Emaan BangashMercury Staff
POSTEDJanuary 28, 2019
Self-taught artist contributes to children’s books to promote representation of hijabi women in media
At 12 years old, ATEC sophomore Aaliya Jaleel began posting her art on social media such as Tumblr and Instagram. Her illustrations soon caught the attention of editors at Lee and Low Books, a children’s book publisher.
“Tumblr was where the editorial director of Lee and Low found me because she was looking for hijabi artists,” Jaleel said. “She literally just searched up ‘hijabi’ in the Tumblr search bar and found my work and my portfolio and went from there.”
In October 2017, Jaleel began illustrating for the book “Under My Hijab” by Hena Khan.
“It was really exciting and nerve-wracking because I was like, ‘Am I really the right person for this job?’” Jaleel said. “It was like that imposter syndrome thing where it’s like, ‘I don’t know if I’m good enough for this, I can’t believe they chose me to do it.’”
Jaleel said she wanted to pursue a career in film and animation before she began to illustrate children’s books. She had always been interested in film and cartoons and wanted to see more hijab-wearing women represented in the media.
“That was definitely something I wanted to see done, and so that’s why I started drawing hijabi characters and whatnot,” Jaleel said. “It’s really exciting because now I’m looking at all the different media and there are more instances of representation, and I see even hijabi background characters.”
A self-taught artist, Jaleel attended a private high school where no art classes were offered. She started posting her art on different social media sites in middle school. She did portrait commissions in high school and published her illustrations in a self-published book called “Ali and the Moon” by Mehnaz Kafray.
Jaleel said when she illustrated “Under My Hijab,” she often had to manage time for school and illustration, working under a flexible schedule with monthly deadlines.
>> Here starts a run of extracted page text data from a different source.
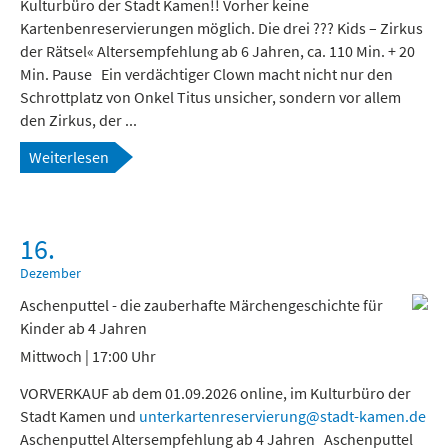
Kulturbüro der Stadt Kamen!! Vorher keine
Kartenbenreservierungen möglich. Die drei ??? Kids – Zirkus
der Rätsel« Altersempfehlung ab 6 Jahren, ca. 110 Min. + 20
Min. Pause Ein verdächtiger Clown macht nicht nur den
Schrottplatz von Onkel Titus unsicher, sondern vor allem
den Zirkus, der ...
Weiterlesen
16.
Dezember
Aschenputtel - die zauberhafte Märchengeschichte für
Kinder ab 4 Jahren
Mittwoch | 17:00 Uhr
VORVERKAUF ab dem 01.09.2026 online, im Kulturbüro der
Stadt Kamen und
unterkartenreservierung@stadt-kamen.de
Aschenputtel Altersempfehlung ab 4 Jahren Aschenputtel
Jaleel said she would structure her days so that she could do homework one day and illustrate the book the next day.
“Everyone at the publishing company was really flexible because they knew I was a student, so if I had like finals or midterms coming up, I could be like, ‘Can we push this deadline to next week?’” she said. “They would be willing to do that.”
Jaleel has two book deals with publishing companies Simon and Schuster and HarperCollins. She said she was recommended by the editors from Lee and Low to Simon and Schuster. HarperCollins found her work in Publishers Weekly announcements and from checking her website.
“Don’t be afraid to put your work out there,” Jaleel said. “Even if you don’t like it, there are people out there that will love it.”
ATEC junior Huda Moopen said she first saw Jaleel’s work on social media. Later, they were in the same animation class together during their freshman year, where she said Jaleel would send her and her friends sketches and ask for their help on color and design choices.
“I got to see all the black and white sketches, and seeing where she started and seeing the book in person complete and done is an incredible experience because I just got to see her work at every stage,” Moopen said.
Moopen said Jaleel would try to finish homework weeks in advance so she could have time to work on her illustrations. She said she would make sure Jaleel would give herself breaks in between working and helped motivate her throughout.
“In addition to being a student, she’d have other projects she’d be working on, and sometimes she’d just get really caught up with it all, even during breaks,” Moopen said. “When we’d be hanging out, she’d always be working on her iPad on the book, so sometimes I’d just have to catch her in between and we’d go on boba runs or explore new art museums.”
Jaleel said she looks forward to the progress being made on hijab representation in film and animation in the near future.
“I really hope that I can be an inspiration for other hijabi or young artists that are like, ‘Oh, if she can do it, so can I,’” she said.